Se ele não estabilizasse o fluxo de energia nos próximos três minutos, o motor do Sucata-09 seria drenado até o chassi, transformando seu mech em um caixão de ferro. A Torre não perdoava saltos de nível não autorizados; ela os cobrava com juros punitivos que devoravam a própria existência do piloto. Kael olhou para a prateleira de peças, onde o último componente legítimo de seu mentor — um núcleo de estabilização de classe média — brilhava com uma promessa de longevidade que ele não podia mais ignorar. Com as mãos trêmulas, mas precisas, ele desconectou o limitador de carga e forçou o núcleo na carcaça do Sucata-09. O metal rangeu em protesto, uma queixa aguda que ecoou pelo hangar vazio. O sistema tremeu, a luz azul estabilizou, e o contador de dívida congelou. O peso em seu peito, porém, apenas aumentou.
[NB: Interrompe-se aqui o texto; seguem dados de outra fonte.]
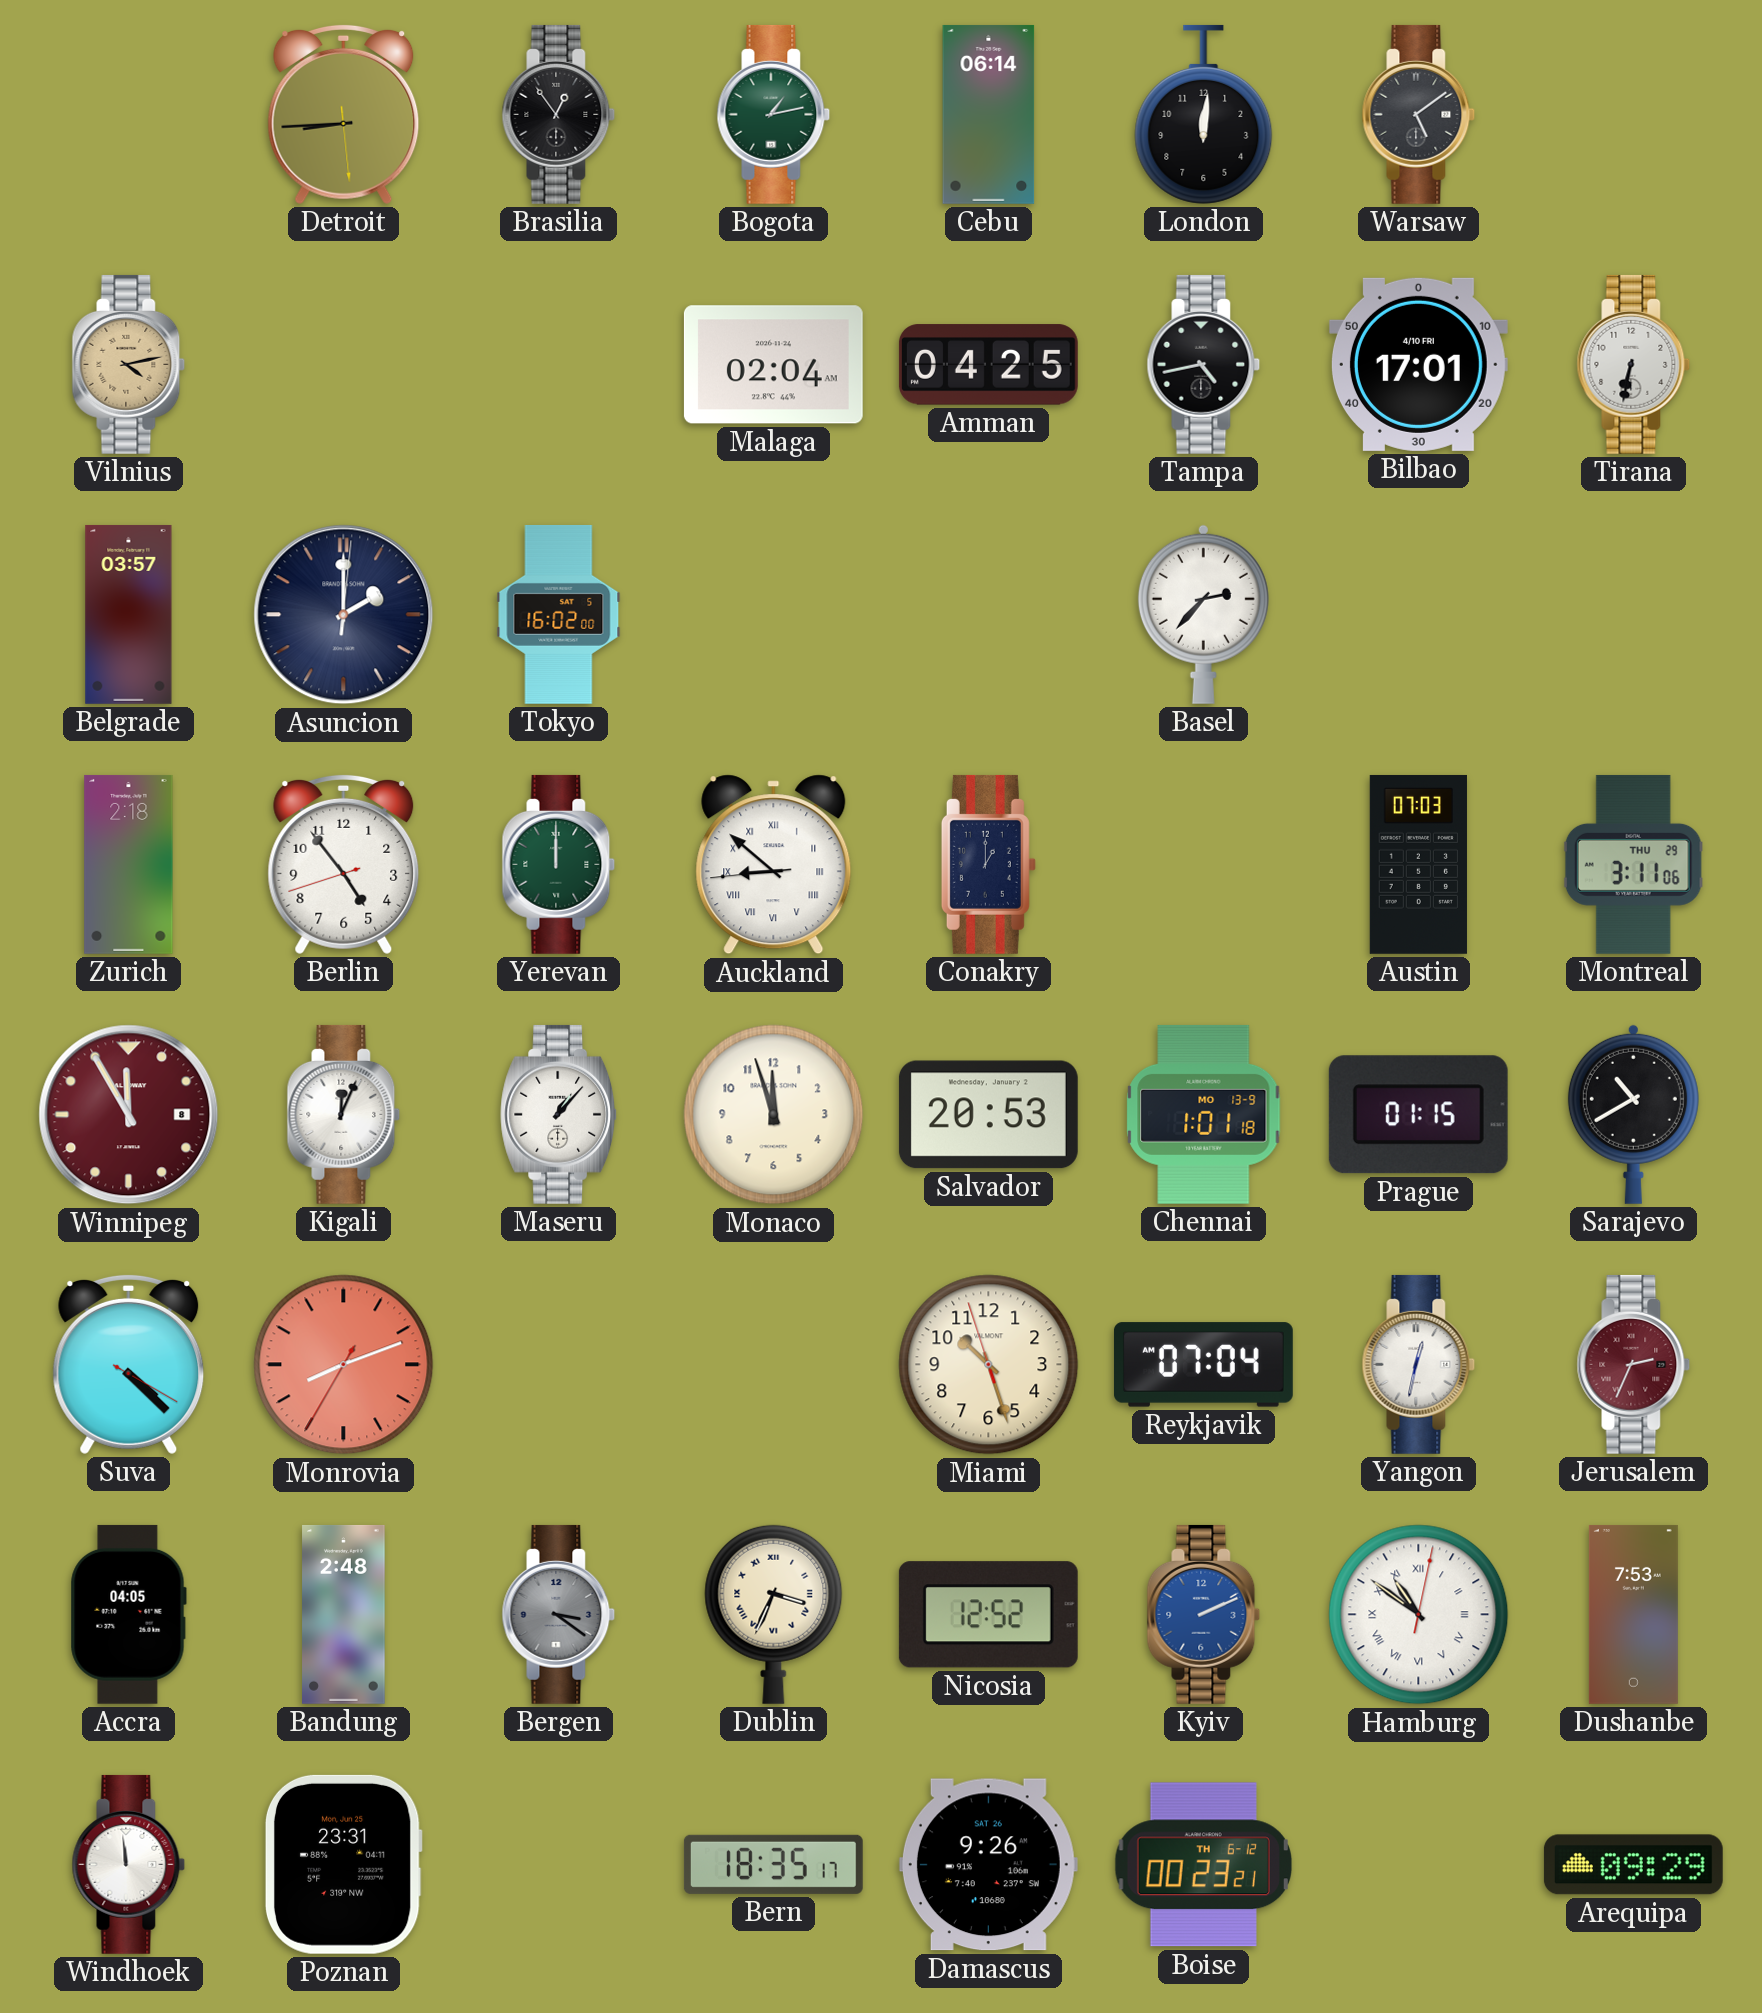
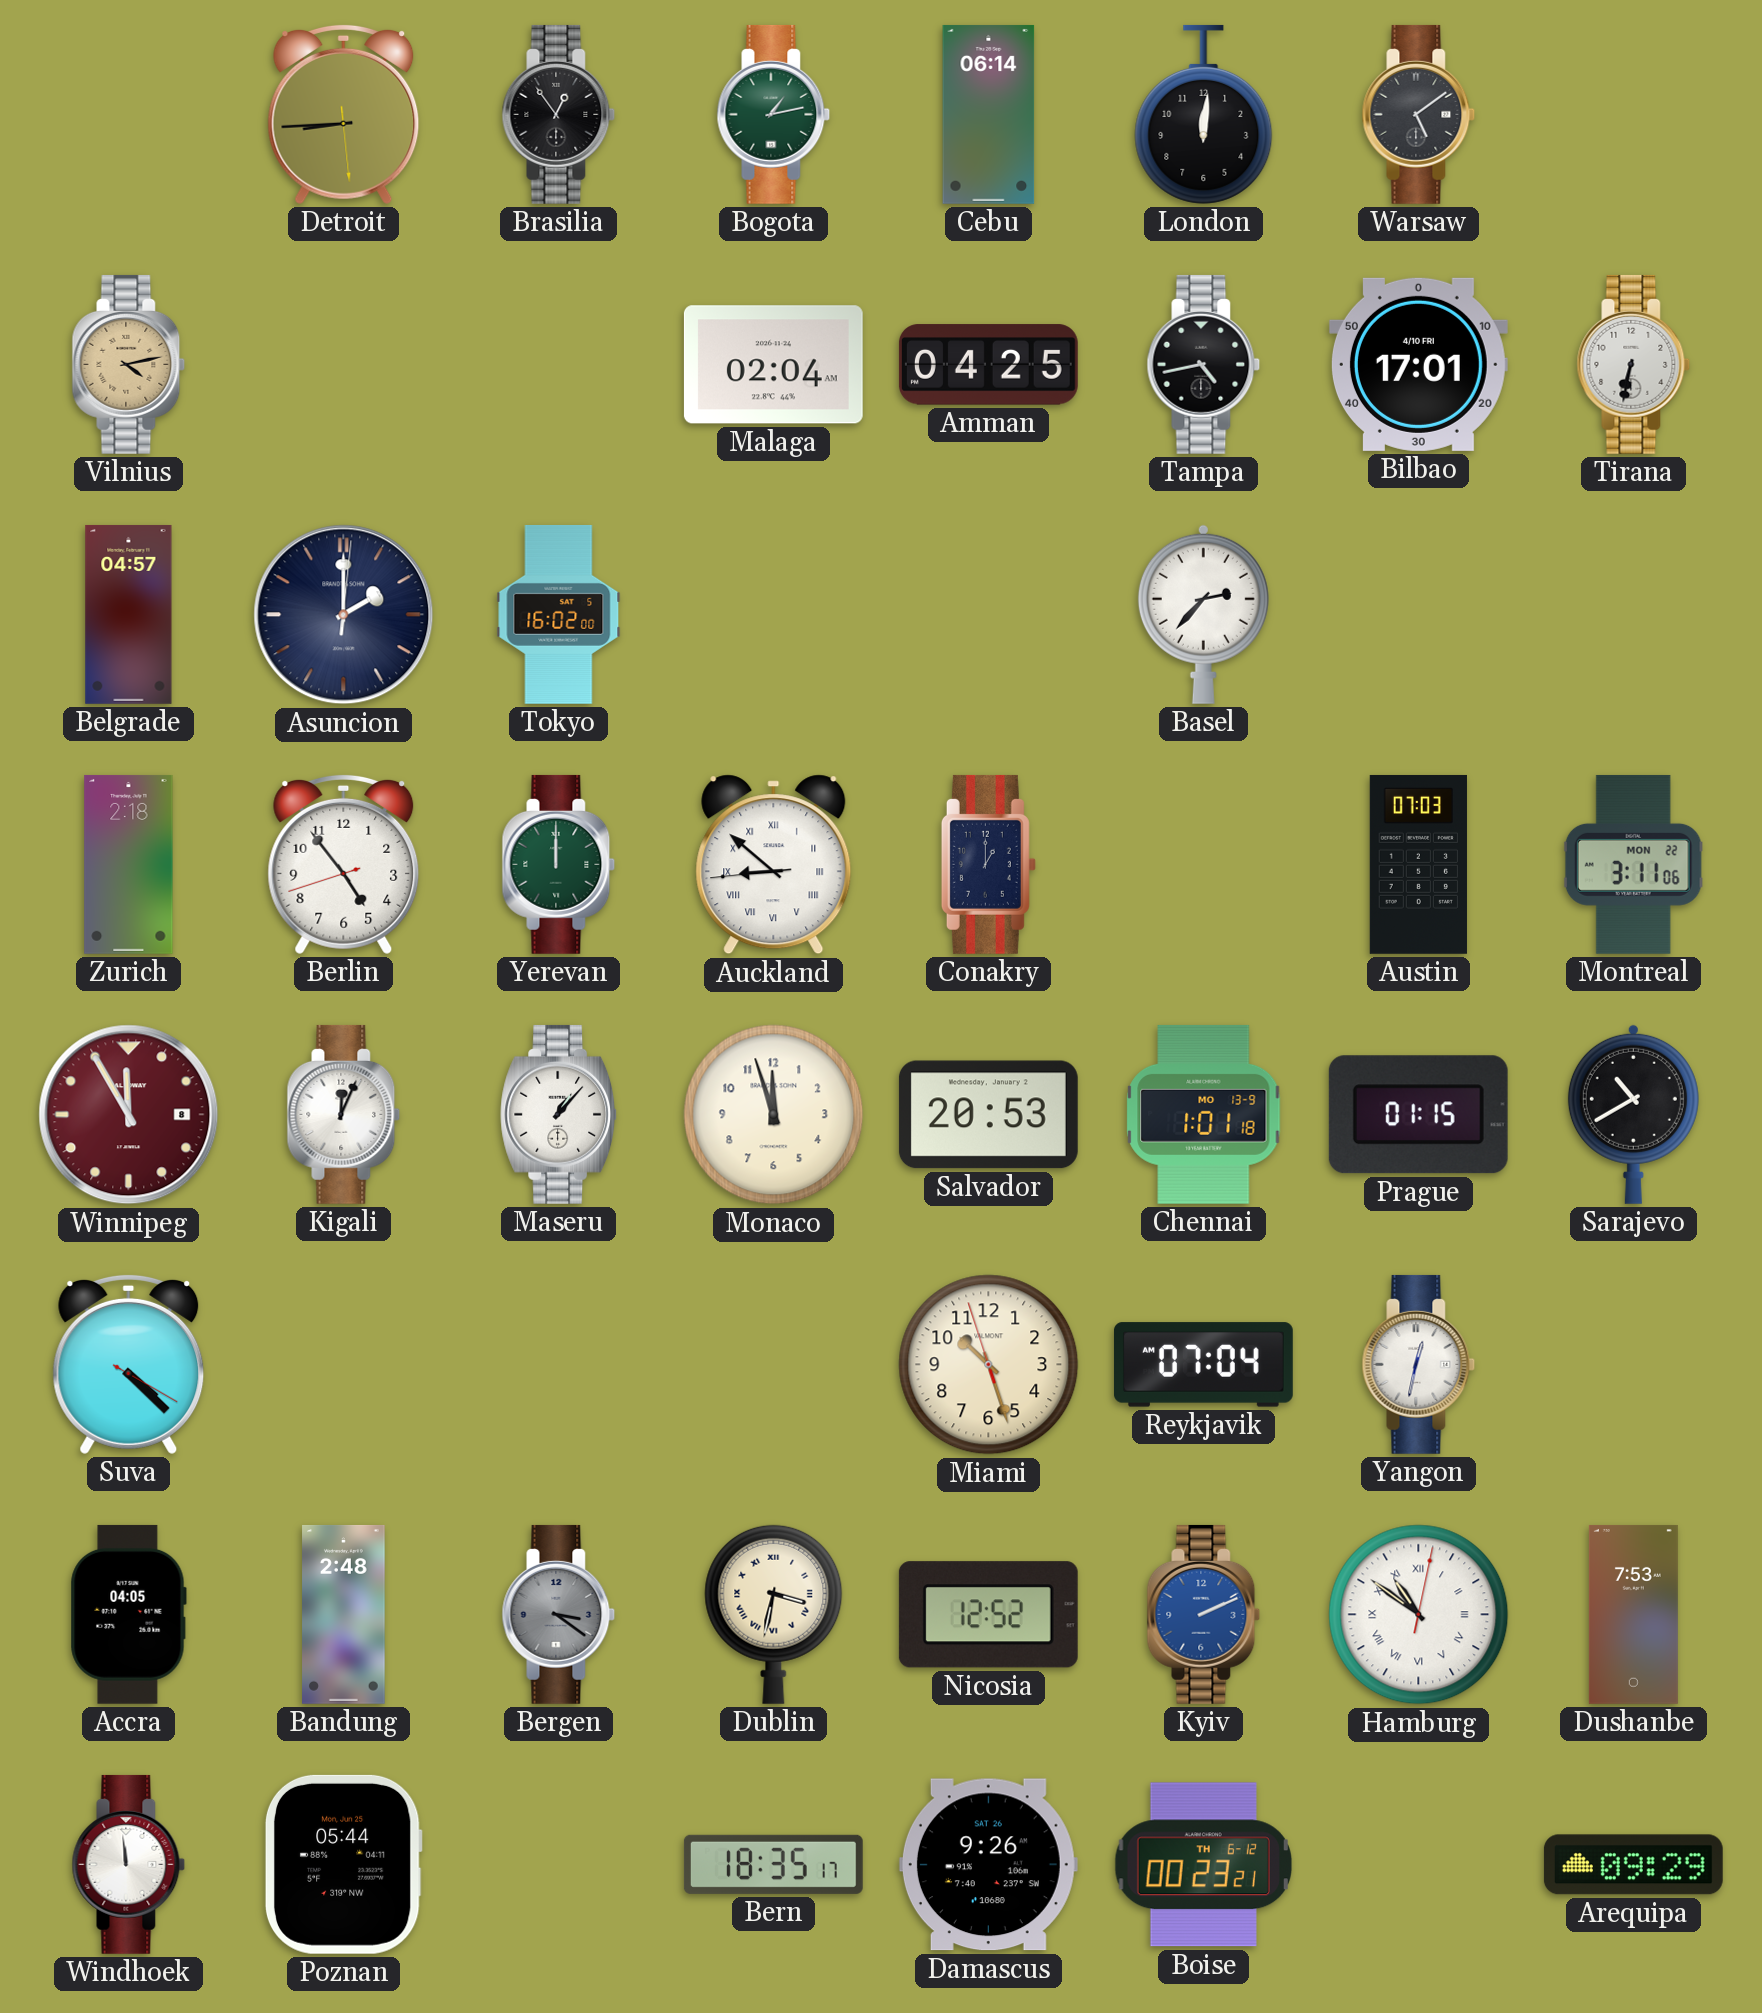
Belgrade: 03:57 -> 04:57
Montreal date: THU 29 -> MON 22
Monrovia: 8:11 -> none
Jerusalem: 2:34 -> none
Dublin: 3:34 -> 3:32
Poznan: 23:31 -> 05:44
Antes que pudesse respirar, o som de botas pesadas contra o metal das docas cortou o silêncio. Um cobrador da Torre, com o uniforme impecável e o olhar de quem vê escravos em vez de pilotos, parou diante do Sucata-09. O reator, ainda pulsando com a energia da Rota Oculta, atraiu a atenção do burocrata.
— Inspeção surpresa, sucateiro — a voz do cobrador era metálica, desprovida de empatia. Ele apontou para o reator. — Isso é energia de nível superior. Onde um rato de doca conseguiu esse fluxo?
Kael sentiu o suor frio escorrer. Se o cobrador detectasse a modificação, o mech seria confiscado e ele seria descartado na vala comum. Ele se posicionou entre o homem e o terminal, o coração batendo no ritmo frenético do cronômetro da missão: 00:03:42. Sem dizer uma palavra, Kael transferiu os últimos créditos de sua reserva de emergência, um suborno silencioso que drenou sua capacidade de reparo para o próximo mês. O cobrador olhou para o tablet, o valor piscando em sua tela, e um sorriso predatório surgiu em seu rosto.
— O motor está instável, mas parece que você tem... recursos, sucateiro. Aproveite, pois a próxima auditoria será feita pela elite. Eles não aceitam suborno.
Enquanto o cobrador se afastava, a notícia da anomalia já subia pelos servidores da Torre. Na suíte de elite, Lívia Aço observava a tela holográfica. O azul estéril dos logs de energia da arena pulsava com uma irregularidade que desafiava a física. Ela deslizou o dedo pelo painel, isolando a assinatura do Sucata-09. O mech de Kael, um amontoado de ferro-velho que deveria ter se desintegrado, exibia um pico de performance que rivalizava com os modelos de classe Ouro.
— Isso é impossível — sussurrou Lívia, a voz cortante como o aço de sua linhagem. Ela cruzou os dados: a dívida de 450.000 créditos estava estagnada, contornada por uma injeção de energia limpa e elegante.
Ela não denunciou a anomalia. Em vez disso, marcou o sinal de Kael como um alvo de interesse pessoal. A ascensão dele era um erro de arredondamento que ela pretendia dissecar na próxima prova oficial. Alheio à vigilância, Kael forçou o sistema novamente. O cronômetro marcava os segundos finais. Ele mergulhou na Rota Oculta, hackeando o chão sob seus pés com o terminal modificado. O sistema tentou expulsá-lo, emitindo alertas de 'Acesso Não Autorizado', mas Kael converteu o custo de sua dívida em impulso cinético.
O painel brilhou. O sistema, incapaz de processar a anomalia, foi forçado a validar seu progresso. No ranking global, o nome de Kael saltou, rompendo a barreira do Top 500. A Torre tremeu, e pela primeira vez, Lívia Aço viu o nome do sucateiro brilhar entre os grandes, enquanto o cronômetro de sua dívida encurtava, transformando cada vitória em uma sentença de morte iminente.